Een schaakpartij tegen een Bekend Persoon

Een schaakpartij tegen een Bekend Persoon

Václav Havel – Bessel Kok, 1990

Václav Havel

Op 18 december jongstleden is overleden de oud-president van Tsjecho-Slowakije en oud-president van Tsjechië, Václav Havel (1936-2011). Havel was ook een schaker.

De schrijver Havel werd wereldbekend in 1968 toen de communisten hem verboden te publiceren. Zijn paspoort werd ingetrokken omdat de overheid het niet eens was met zijn boeken. De zgn. Praagse lente, een periode van vrijheid van meningsuiting, was afgelopen. Havel werd een dissident, die na 1970 driemaal in de gevangenis heeft gezeten voor in totaal vijf jaar.

Over die periode van onderdrukking van de vrijheid van meningsuiting en de behandeling in de gevangenis heeft Ludĕk Pachman (1924-2003), grootmeester, beschreven in ‘Nu kan ik spreken’. In 1968 won Pachman in Athene een toernooi. Bij zijn terugkomst in Tsjecho-Slowakije werd hij gevangengezet en gedurende vele maanden gemarteld.
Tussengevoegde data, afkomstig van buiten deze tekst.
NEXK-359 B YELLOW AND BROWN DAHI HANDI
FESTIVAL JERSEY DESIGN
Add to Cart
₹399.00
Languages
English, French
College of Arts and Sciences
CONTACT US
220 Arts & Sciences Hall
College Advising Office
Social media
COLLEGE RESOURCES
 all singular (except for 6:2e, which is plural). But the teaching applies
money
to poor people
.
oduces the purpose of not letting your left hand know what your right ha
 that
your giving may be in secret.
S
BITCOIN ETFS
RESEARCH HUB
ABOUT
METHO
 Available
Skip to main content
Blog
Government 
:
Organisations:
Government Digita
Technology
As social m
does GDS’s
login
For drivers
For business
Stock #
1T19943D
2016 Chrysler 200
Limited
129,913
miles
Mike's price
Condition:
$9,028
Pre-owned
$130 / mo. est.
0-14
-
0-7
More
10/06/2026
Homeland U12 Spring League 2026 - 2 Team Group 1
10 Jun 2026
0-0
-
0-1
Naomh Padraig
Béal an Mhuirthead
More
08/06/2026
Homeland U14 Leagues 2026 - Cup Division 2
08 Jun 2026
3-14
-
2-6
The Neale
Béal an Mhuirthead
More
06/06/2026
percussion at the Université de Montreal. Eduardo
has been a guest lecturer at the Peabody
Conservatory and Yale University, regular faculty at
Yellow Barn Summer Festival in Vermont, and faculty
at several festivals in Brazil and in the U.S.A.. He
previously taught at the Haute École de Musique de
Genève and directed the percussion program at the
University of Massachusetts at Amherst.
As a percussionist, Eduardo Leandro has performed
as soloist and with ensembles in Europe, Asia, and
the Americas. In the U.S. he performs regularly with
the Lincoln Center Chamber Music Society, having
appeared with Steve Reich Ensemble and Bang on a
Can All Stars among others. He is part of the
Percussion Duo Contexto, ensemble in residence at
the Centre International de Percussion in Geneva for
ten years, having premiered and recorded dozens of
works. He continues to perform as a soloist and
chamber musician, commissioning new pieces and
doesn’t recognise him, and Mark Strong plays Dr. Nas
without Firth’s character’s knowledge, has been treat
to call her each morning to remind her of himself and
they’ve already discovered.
Ludĕk Pachman, ‘Nu kan ik spreken’

De Erasmusprijs, € 150.000, wordt jaarlijks toegekend aan ‘personen of instellingen die een uitzonderlijk belangrijke bijdrage hebben geleverd aan de cultuur in Europa’. Het is een bekronende prijs voor geleverde prestaties. De prijs wordt meestal uitgereikt in het Koninklijk Paleis in Amsterdam.

Nu wilde het stichtingsbestuur in 1986 de prijs toekennen aan Charta 77, een beweging voor de verdediging van de mensenrechten in Tsjecho-Slowakije, waarvan Václav Havel een van de grondleggers was. Het doel van die beweging was een constructieve dialoog aan te gaan met de overheid, vooral op het terrein van mensenrechten.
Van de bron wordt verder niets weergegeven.